The neural network includes a feature extraction unit (11), an attention unit (12), a synthesis unit (13), and a cognitive unit (14).
The feature extraction unit generates a feature map (52) including the features of the image by including the plurality of convolution layers and propagating the information of the image through the plurality of convolution layers.
The attention unit generates the attention map based on the feature map.
The compositing unit synthesizes the feature map and the modified attention map to generate a compositing map (54).
The image recognition device according to claim 1, wherein the recognition unit generates the recognition result based on the synthetic map.

The map correction unit is characterized in that, in a state where the image is transparently superimposed on the attention map and displayed on the display device (3), the correction according to the correction operation is reflected in the attention map. The image recognition device according to claim 1 or 2.

An attention map (53) expressing the gaze area of the input image (51) and a reading unit (205) for reading out a neural network (10) learned to generate a recognition result of the image, and
A training unit (250) for retraining the neural network using a data set for retraining is provided.
The data set for retraining is a training device including a plurality of teacher attention maps which are correct values of the attention maps when a plurality of images are input to the neural network.

Acquisition units (210, 220) that acquire a plurality of attention maps corresponding to the plurality of learning images by inputting a plurality of learning images into the neural network.
The training device according to claim 4, further comprising a map correction unit (240) that modifies the plurality of attention maps to be a teacher attention map according to a person's correction operation.
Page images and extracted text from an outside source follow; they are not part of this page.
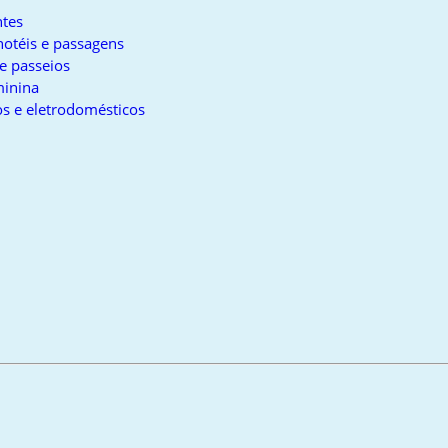
tes
otéis e passagens
e passeios
inina
s e eletrodomésticos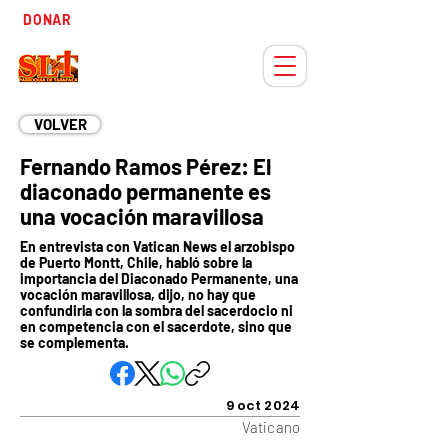
Tiempo
DONAR
Adviento
VOLVER
Fernando Ramos Pérez: El
diaconado permanente es
una vocación maravillosa
En entrevista con Vatican News el arzobispo
de Puerto Montt, Chile, habló sobre la
importancia del Diaconado Permanente, una
vocación maravillosa, dijo, no hay que
confundirla con la sombra del sacerdocio ni
en competencia con el sacerdote, sino que
se complementa.
9 oct 2024
Vaticano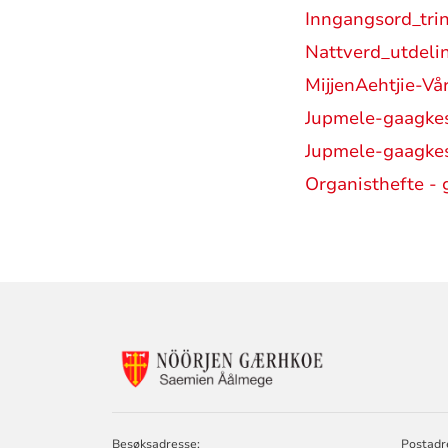
Inngangsord_trin
Nattverd_utdeli
MijjenAehtjie-Vå
Jupmele-gaagke
Jupmele-gaagke
Organisthefte - 
KONTAKTINF
FOR
SAEMIEN
ÅÅLMEGE
Besøksadresse:
Postadr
In the plurality of teacher attention maps included in the data set for re-learning, the teacher attention map corresponding to the learning image misrecognized by the neural network before the re-learning is performed by the neural network before the re-learning. The training device according to claim 4 or 5, which is more than a teacher attention map corresponding to a correctly recognized learning image.

The training device according to any one of claims 4 to 6, wherein the neural network generates a recognition result of the image based on the image and the attention map.

The neural network includes a feature extraction unit (11), an attention unit (12), a synthesis unit (13), and a cognitive unit (14).
The feature extraction unit generates a feature map (52) including the features of the image by including the plurality of convolution layers and propagating the information of the image through the plurality of convolution layers.
The attention unit generates the attention map based on the feature map.
The compositing unit synthesizes the feature map and the attention map to generate a compositing map (54).
The cognitive unit generates the recognition result based on the synthetic map.
The training device according to any one of claims 4 to 7, wherein the training unit relearns the attention unit without relearning the feature extraction unit.